Sahil Kapur reports on a GOP report on why the party does so poorly with young voters on Talking Points Memo.
The Republican Party’s troubles with young voters are well known. But a new internal report virtually elevates the threat level to apocalyptic, declaring that the GOP needs a “fundamental re-thinking” of its approach in order to remain viable with the younger generation. The 95-page report by the College National Republican Committee, based on in-depth research by the Winston Group on voters aged 18-29 nationwide, warns of “a dismal present situation” for the GOP when it comes to Millennial voters.
Uncommitted young voters may not be enamored with the Democratic Party but they have a terrible opinion of the GOP. “In the focus group research conducted in January 2013,” the report said, “the young ‘winnable’ Obama voters were asked to say what words came to mind when they heard ‘Republican Party.’ The responses were brutal: closed-minded, racist, rigid, old-fashioned.”
UPDATE: Jon Favreau comments on The Daily Beast.
With the help of the Republican Party’s leading Millennial pollster, Kristen Soltis Anderson, the College Republicans set out to discover how to win back some of these Americans in future elections. And what they found is younger voters simply don’t want the current brand of crazy that so much of the national Republican Party has been selling with such fervor.
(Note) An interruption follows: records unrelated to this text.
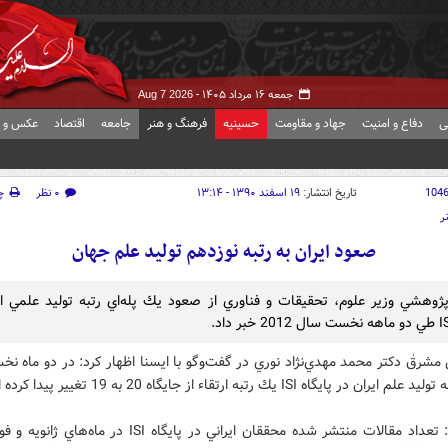
جمعه ۱۶ مرداد ۱۴۰۵ -
Aug 7 2026
ی
دفاع و امنیت
جهاد و مقاومت
حسینیه
فرهنگ و هنر
جامعه
اقتصاد
عکس و ف
104
تاریخ انتشار:
۱۹ اسفند ۱۳۹۰ - ۱۳:۱۴
۰ نظر
چ
ر
صعود ايران به رتبه نوزدهم توليد علم جهان
ژوهشي وزير علوم، تحقيقات و فناوري از صعود يك پله‌اي رتبه توليد علمي اي
مشرقٰ دكتر محمد مهدي‌نژاد نوري در گفت‌وگو با ایسنا اظهار كرد:‌ در دو ماه 
وي افزود: تعداد مقالات منتشر شده محققان ايراني در پايگاه ISI در م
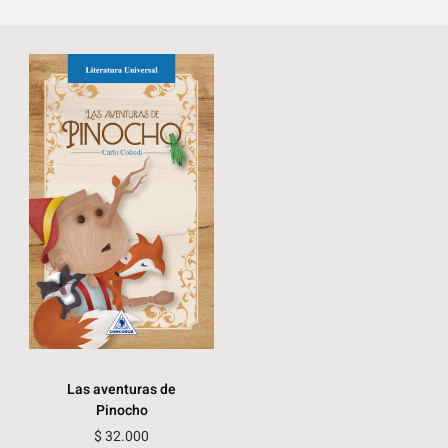
Las aventuras de
Pinocho
$
32.000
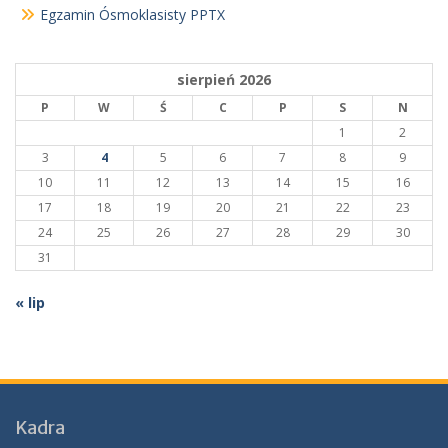
Egzamin Ósmoklasisty PPTX
sierpień 2026
P
W
Ś
C
P
S
N
1
2
3
4
5
6
7
8
9
10
11
12
13
14
15
16
17
18
19
20
21
22
23
24
25
26
27
28
29
30
31
« lip
Kadra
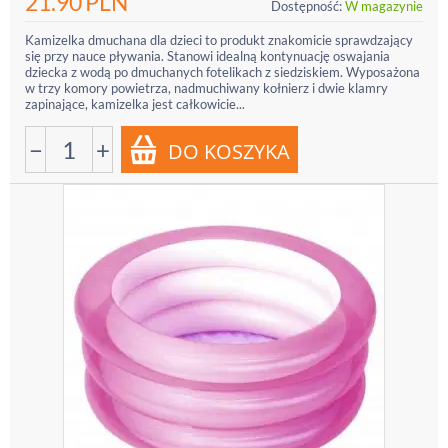
21.90
PLN
Dostępność:
W magazynie
Kamizelka dmuchana dla dzieci to produkt znakomicie sprawdzający
się przy nauce pływania. Stanowi idealną kontynuację oswajania
dziecka z wodą po dmuchanych fotelikach z siedziskiem. Wyposażona
w trzy komory powietrza, nadmuchiwany kołnierz i dwie klamry
zapinające, kamizelka jest całkowicie...
−
+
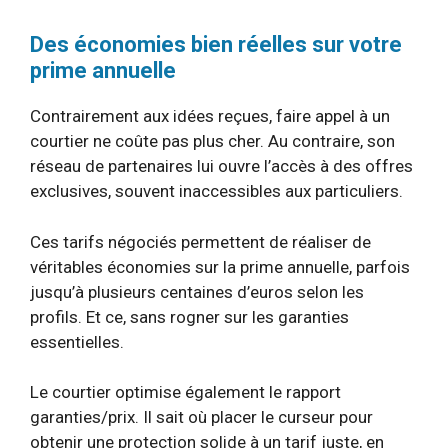
Des économies bien réelles sur votre
prime annuelle
Contrairement aux idées reçues, faire appel à un
courtier ne coûte pas plus cher. Au contraire, son
réseau de partenaires lui ouvre l’accès à des offres
exclusives, souvent inaccessibles aux particuliers.
Ces tarifs négociés permettent de réaliser de
véritables économies sur la prime annuelle, parfois
jusqu’à plusieurs centaines d’euros selon les
profils. Et ce, sans rogner sur les garanties
essentielles.
Le courtier optimise également le rapport
garanties/prix. Il sait où placer le curseur pour
obtenir une protection solide à un tarif juste, en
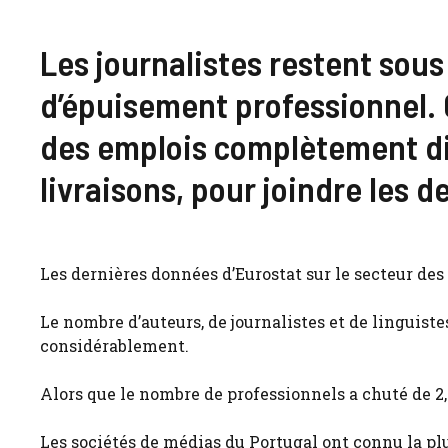
Les journalistes restent sou
d’épuisement professionnel. 
des emplois complètement di
livraisons, pour joindre les d
Les dernières données d’Eurostat sur le secteur d
Le nombre d’auteurs, de journalistes et de linguiste
considérablement.
Alors que le nombre de professionnels a chuté de 2,
Les sociétés de médias du Portugal ont connu la p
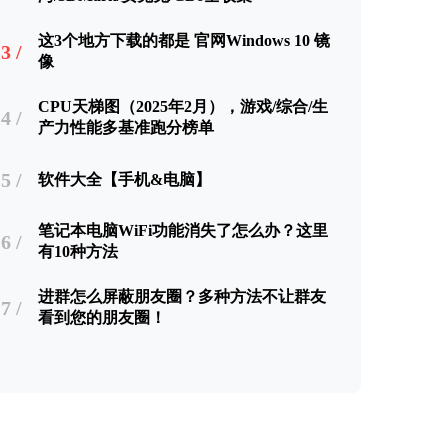
这3个地方下载的都是 官网Windows 10 镜
3 /
像
CPU天梯图（2025年2月），游戏/综合/生
4 /
产力性能多基准跑分榜单
5 /
软件大全【手机&电脑】
笔记本电脑WiFi功能消失了怎么办？这里
6 /
有10种方法
进群怎么屏蔽朋友圈？多种方法不让群友
7 /
看到您的朋友圈！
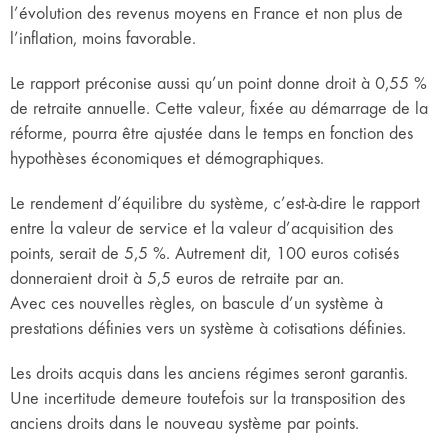
l’évolution des revenus moyens en France et non plus de
l’inflation, moins favorable.
Le rapport préconise aussi qu’un point donne droit à 0,55 %
de retraite annuelle. Cette valeur, fixée au démarrage de la
réforme, pourra être ajustée dans le temps en fonction des
hypothèses économiques et démographiques.
Le rendement d’équilibre du système, c’est-à-dire le rapport
entre la valeur de service et la valeur d’acquisition des
points, serait de 5,5 %. Autrement dit, 100 euros cotisés
donneraient droit à 5,5 euros de retraite par an.
Avec ces nouvelles règles, on bascule d’un système à
prestations définies vers un système à cotisations définies.
Les droits acquis dans les anciens régimes seront garantis.
Une incertitude demeure toutefois sur la transposition des
anciens droits dans le nouveau système par points.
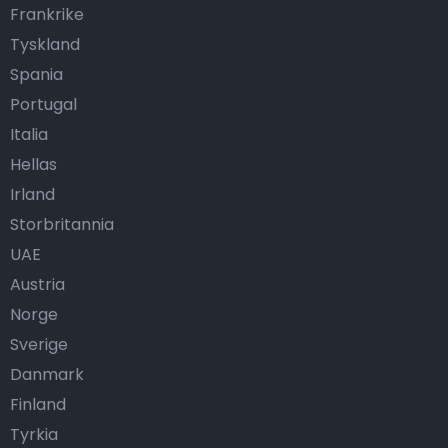
Frankrike
Tyskland
Spania
Portugal
Italia
Hellas
Irland
Storbritannia
UAE
Austria
Norge
Sverige
Danmark
Finland
Tyrkia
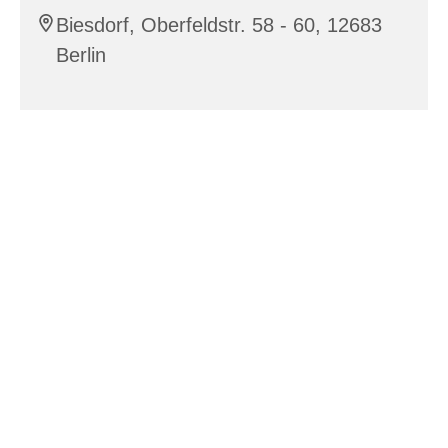
Biesdorf, Oberfeldstr. 58 - 60, 12683
Berlin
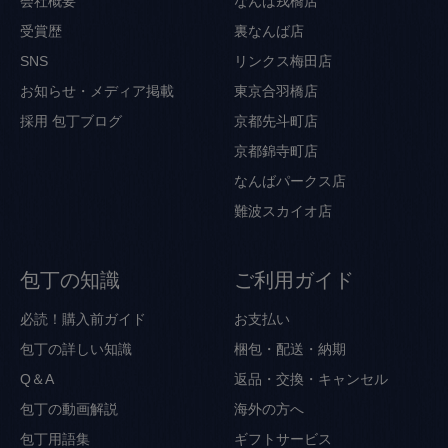
会社概要
なんば戎橋店
受賞歴
裏なんば店
SNS
リンクス梅田店
お知らせ・メディア掲載
東京合羽橋店
採用
包丁ブログ
京都先斗町店
京都錦寺町店
なんばパークス店
難波スカイオ店
包丁の知識
ご利用ガイド
必読！購入前ガイド
お支払い
包丁の詳しい知識
梱包・配送・納期
Q＆A
返品・交換・キャンセル
包丁の動画解説
海外の方へ
包丁用語集
ギフトサービス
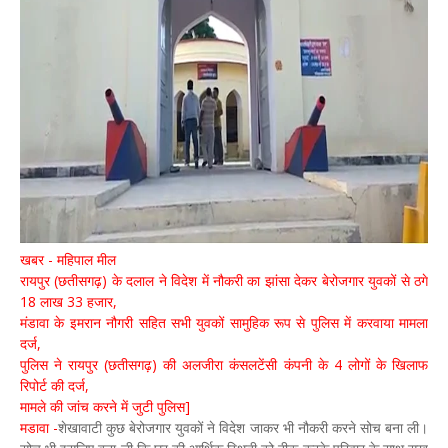
खबर - महिपाल मील
रायपुर (छतीसगढ़) के दलाल ने विदेश में नौकरी का झांसा देकर बेरोजगार युवकों से ठगे
18 लाख 33 हजार,
मंडावा के इमरान नौगरी सहित सभी युवकों सामुहिक रूप से पुलिस में करवाया मामला
दर्ज,
पुलिस ने रायपुर (छतीसगढ़) की अलजीरा कंसलटेंसी कंपनी के 4 लोगों के खिलाफ
रिपोर्ट की दर्ज,
मामले की जांच करने में जुटी पुलिस]
मडावा -
शेखावाटी कुछ बेरोजगार युवकों ने विदेश जाकर भी नौकरी करने सोच बना ली।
The truth is, the Republican Party today doesn’t have an economic agenda that goes beyond tax cuts and spending cuts. It can spend the next few years hiding behind investigative witch hunts and over-the-top rhetoric that most Americans don’t take seriously. It can hide behind another 37 failed repeal votes of a health-care program that’s already working as it’s supposed to in states like California. But the party cannot keep hiding from an entire generation of voters who expect both sides to address their aspirations with smart, sensible, mainstream solutions.